The World Bank Group (WBG) and the IMF must help address these critical challenges, in particular the impact on developing countries, and draw lessons from the current crises, said the communique.

"It will be crucial to maintain a focus on support for sustainable growth, poverty reduction, and the achievement of the Millennium Development Goals (MDGs)," it added.

World Bank President Robert Zoellick said after the meeting that the World Bank will help developing countries strengthen their economies, bolster their financial systems and protect the poor against the financial turmoil in international markets.

"Developing countries, many of them already hit hard by high prices for energy and essential foodstuffs, risk very serious setbacks to their efforts to improve the lives of their populations from any prolonged tightening of credit or a sustained global slowdown," Zoellick told a press conference.

"The poorest and most vulnerable groups risk the most serious -- and in some cases permanent -- damage. 100 million people have already been driven into poverty this year and that number will grow," he warned.

The World Bank has recently announced US$1.2 billion rapid financing facility is providing immediate help for countries coping with the impact of high food prices on the poor and already has US$850 million approved or in the pipeline, said the World Bank chief.

"We urge countries to consider making contributions to this fund.
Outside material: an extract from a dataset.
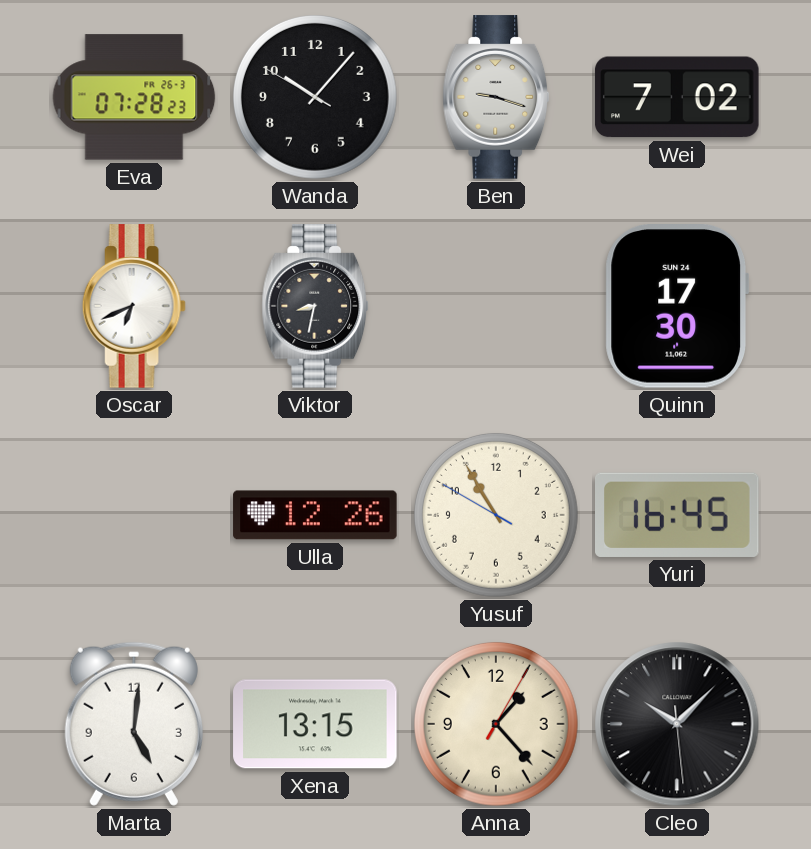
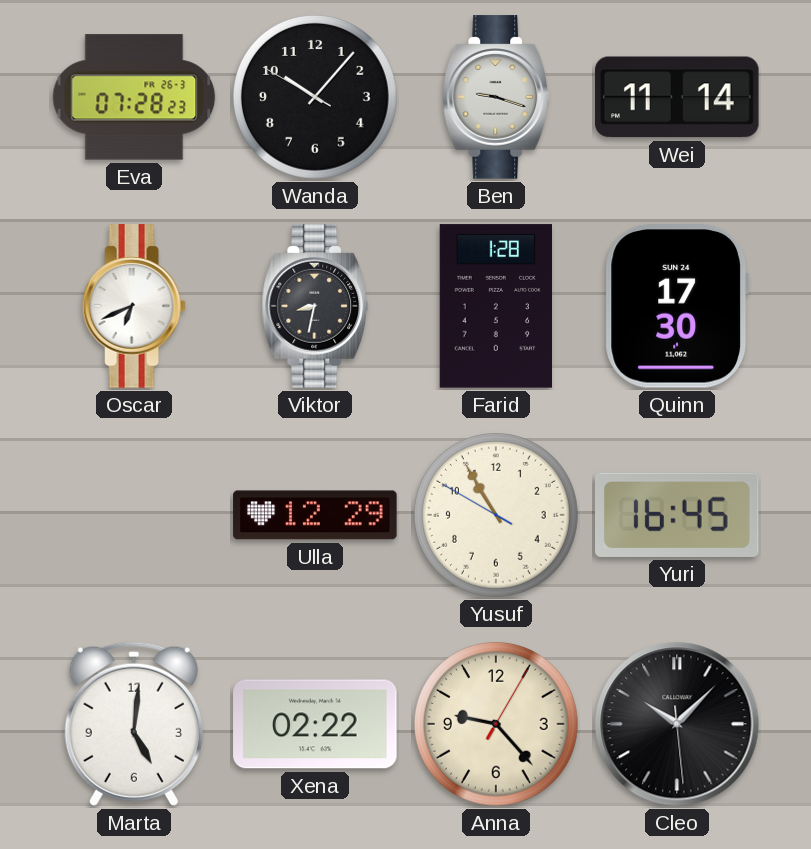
Wei: 7:02 -> 11:14
Farid: none -> 1:28
Ulla: 12:26 -> 12:29
Xena: 13:15 -> 02:22
Anna: 1:23 -> 9:23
Australia has recently contributed US$50 million Australian dollars, but we need more," he said.

IMF Managing Director Dominique Strauss-Kahn also told the news conference that the world should not forget the other crisis, referring to the crisis of rising food and energy prices in poor countries.

Strauss-Kahn hailed the eurozone's action plan to cope with the financial crisis. He also urged the U.S. government to implement a US$700 billion bailout plan immediately to stabilize the financial markets.